Varios días han transcurrido y la conclusión no podría ser otra: en una democracia no existe ganador absoluto de un debate. Las múltiples encuestas que hasta el momento han arrojado ganadores y perdedores no miden otra cosa que la percepción previa al acontecimiento mismo; es decir, aquellos votantes que simpatizaban con Josefina Vázquez Mota, Andrés Manuel López Obrador o Enrique Peña Nieto persisten en esa preferencia un día después del debate. No hay fotos, por más comprometedoras que sean o declaraciones tendenciosas, no existen aburridas clases de historia o documentos tangibles, seductoras edecanes y tampoco candidatas “diferentes” pero solitarias, capaces de cambiar la orientación del votante una vez que ha tomado una decisión.
Aunque ciertamente el sufragio sea motivado por cálculos, incentivos y fines diversos es, en todo caso, un acto de convicción plena. Este hecho a veces tan olvidado es el culpable de que nadie acepte que su candidato —lo que no necesariamente se convierte en su partido— resultara ser el peor posicionado o siquiera haya salido amedrentado por sus adversarios. En los debates en democracia todos ganan y también todos pierden. El único parámetro para diferenciar quién es quién es la percepción individual de cada uno de los electores —recalco— construida mucho antes del debate. Esta enorme escala de distorsión es natural en la democracia, la forma más política y frágil de todas —recordando viejas enseñanzas de Platón—, donde la pluralidad emerge incentivada por la libertad de pensar y de ser distinto a los demás.

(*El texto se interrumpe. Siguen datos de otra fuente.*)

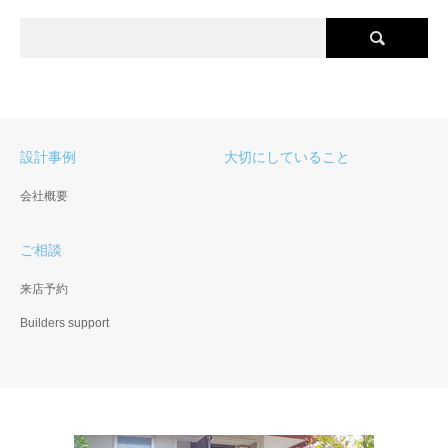
設計事例
大切にしていること
会社概要
ご相談
来店予約
Builders support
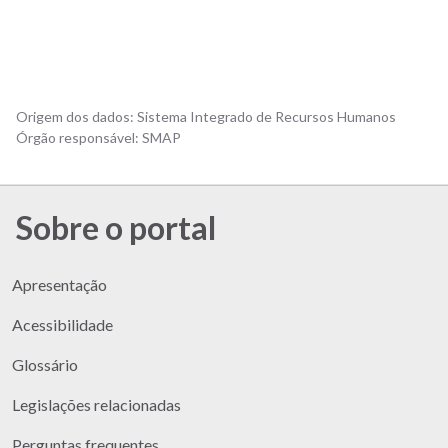
Origem dos dados:
Sistema Integrado de Recursos Humanos
Órgão responsável:
SMAP
Sobre o portal
Apresentação
Acessibilidade
Glossário
Legislações relacionadas
Perguntas frequentes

Probablemente no le convenzan mis argumentos. Y tal vez esto ocurra porque en todo debate existe un “eslabón perdido” que, de acuerdo al caso reciente, lo representa nada menos que Gabriel Quadri. ¿Cómo es posible que un candidato que no registraba ni 2 por ciento, justo la noche del debate, haya alcanzado entre 4 y 9 por ciento de las preferencias del electorado? La respuesta es muy simple: el debate sólo incide en los indecisos; es decir, si antes de la confrontación entre presidenciables usted todavía no tenía claro el rumbo de su sufragio, muy probablemente decidió a partir de todo lo ocurrido en este maravilloso espectáculo que el IFE nos preparó a millones de mexicanos.
Como toda opción —no competitiva, pero opción al fin— Quadri “acarreó agua a su molino” con el argumento de su ciudadanía. Una trampa muy fácil de asimilar para todos aquellos no versados en el tema: un político es un ciudadano, activo y pasivo, desde el momento en que vota y es votado. La etiqueta de su “ciudadanía” que por cierto, nadie aquí se la desmiente pues no es un apátrida, la utiliza para desmarcarse de los partidos tradicionales, de la clase política y al mismo tiempo le es muy útil para esconder los innegables lazos corporativos que lo ligan a un poder burocrático de un enorme capital político, y de paso a la corrupción deleznable del Sindicato Nacional de Trabajadores de la Educación (SNTE) y de su lideresa vitalicia Elba Ester Gordillo. En fin, no nos centremos demasiado en Quadri, sino en la enfermedad que confirma: la crisis profunda de credibilidad e identidad por la que atraviesan los tres grandes partidos de México.
Y ya para terminar y no dejar cabos sueltos, ¿qué pasa si usted aún no está decidido por ninguna de las cuatro opciones? No espere al siguiente debate, tal vez sea infructuoso, me parece que a usted le queda un solo camino: advierto que se trata de una tentación profana y que a pesar de su mala prensa es la única opción digna par muchos, me refiero a la nulidad del sufragio. Sobre ese tema prometo conversar en mi próxima entrega.